:: PROBLEM TO WORK ON ::
Please say how many lines in the records below contain the word "excellence", giving only the number.

:: EXERCISE MATERIALS ::
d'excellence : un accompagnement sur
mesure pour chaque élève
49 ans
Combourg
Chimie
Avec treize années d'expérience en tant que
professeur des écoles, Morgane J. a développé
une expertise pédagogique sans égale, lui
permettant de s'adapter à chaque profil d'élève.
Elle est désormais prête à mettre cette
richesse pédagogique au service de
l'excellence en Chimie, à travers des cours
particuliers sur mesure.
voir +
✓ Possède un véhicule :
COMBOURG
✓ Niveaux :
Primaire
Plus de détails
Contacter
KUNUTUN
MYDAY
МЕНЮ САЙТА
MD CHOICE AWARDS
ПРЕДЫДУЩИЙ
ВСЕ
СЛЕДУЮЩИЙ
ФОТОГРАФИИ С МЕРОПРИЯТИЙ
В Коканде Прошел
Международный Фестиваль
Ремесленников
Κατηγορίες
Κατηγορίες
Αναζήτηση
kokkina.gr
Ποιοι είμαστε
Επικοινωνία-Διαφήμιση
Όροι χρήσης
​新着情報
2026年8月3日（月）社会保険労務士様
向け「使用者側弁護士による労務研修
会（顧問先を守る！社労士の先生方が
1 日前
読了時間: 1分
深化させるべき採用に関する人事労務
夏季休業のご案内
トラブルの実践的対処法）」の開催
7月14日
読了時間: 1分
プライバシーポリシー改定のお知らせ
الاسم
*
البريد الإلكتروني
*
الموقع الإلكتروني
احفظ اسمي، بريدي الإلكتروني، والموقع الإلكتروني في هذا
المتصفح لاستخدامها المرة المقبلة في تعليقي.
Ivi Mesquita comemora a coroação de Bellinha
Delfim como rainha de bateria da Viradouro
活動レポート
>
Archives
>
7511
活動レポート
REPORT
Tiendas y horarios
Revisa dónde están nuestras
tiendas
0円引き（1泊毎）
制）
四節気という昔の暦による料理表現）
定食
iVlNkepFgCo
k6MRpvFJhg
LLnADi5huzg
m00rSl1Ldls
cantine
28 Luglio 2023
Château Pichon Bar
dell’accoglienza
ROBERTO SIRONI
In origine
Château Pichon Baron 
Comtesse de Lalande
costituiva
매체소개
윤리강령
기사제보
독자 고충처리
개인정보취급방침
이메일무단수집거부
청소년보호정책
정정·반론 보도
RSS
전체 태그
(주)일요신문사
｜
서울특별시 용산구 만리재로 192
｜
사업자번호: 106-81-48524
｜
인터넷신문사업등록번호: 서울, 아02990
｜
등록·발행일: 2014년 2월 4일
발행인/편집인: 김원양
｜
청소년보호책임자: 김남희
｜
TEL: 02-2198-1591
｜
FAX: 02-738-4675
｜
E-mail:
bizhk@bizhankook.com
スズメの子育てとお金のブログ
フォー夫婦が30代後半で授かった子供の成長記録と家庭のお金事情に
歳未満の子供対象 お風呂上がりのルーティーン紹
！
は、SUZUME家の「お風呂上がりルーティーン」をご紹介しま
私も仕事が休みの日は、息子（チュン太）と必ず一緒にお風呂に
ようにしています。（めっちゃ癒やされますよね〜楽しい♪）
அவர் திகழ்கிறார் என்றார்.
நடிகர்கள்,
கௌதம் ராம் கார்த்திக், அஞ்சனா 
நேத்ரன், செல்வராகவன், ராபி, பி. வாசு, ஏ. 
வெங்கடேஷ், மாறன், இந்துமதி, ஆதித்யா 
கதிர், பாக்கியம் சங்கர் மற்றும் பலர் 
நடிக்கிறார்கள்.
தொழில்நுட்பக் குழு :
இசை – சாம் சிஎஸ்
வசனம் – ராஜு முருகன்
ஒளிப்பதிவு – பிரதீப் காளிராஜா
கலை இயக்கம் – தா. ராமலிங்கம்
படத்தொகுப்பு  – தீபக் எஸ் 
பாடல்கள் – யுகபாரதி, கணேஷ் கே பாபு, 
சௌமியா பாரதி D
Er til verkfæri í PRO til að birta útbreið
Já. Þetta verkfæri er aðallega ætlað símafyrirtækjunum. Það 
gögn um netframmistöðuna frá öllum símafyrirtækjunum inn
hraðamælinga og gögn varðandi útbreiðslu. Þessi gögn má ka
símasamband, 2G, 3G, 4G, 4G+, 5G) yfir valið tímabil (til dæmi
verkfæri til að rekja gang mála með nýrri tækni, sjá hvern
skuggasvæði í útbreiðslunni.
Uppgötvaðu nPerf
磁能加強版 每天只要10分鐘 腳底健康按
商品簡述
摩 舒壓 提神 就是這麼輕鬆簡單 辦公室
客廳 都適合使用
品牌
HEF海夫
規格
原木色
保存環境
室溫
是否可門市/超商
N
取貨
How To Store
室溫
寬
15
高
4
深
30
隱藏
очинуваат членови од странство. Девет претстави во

:: REPLY ::
2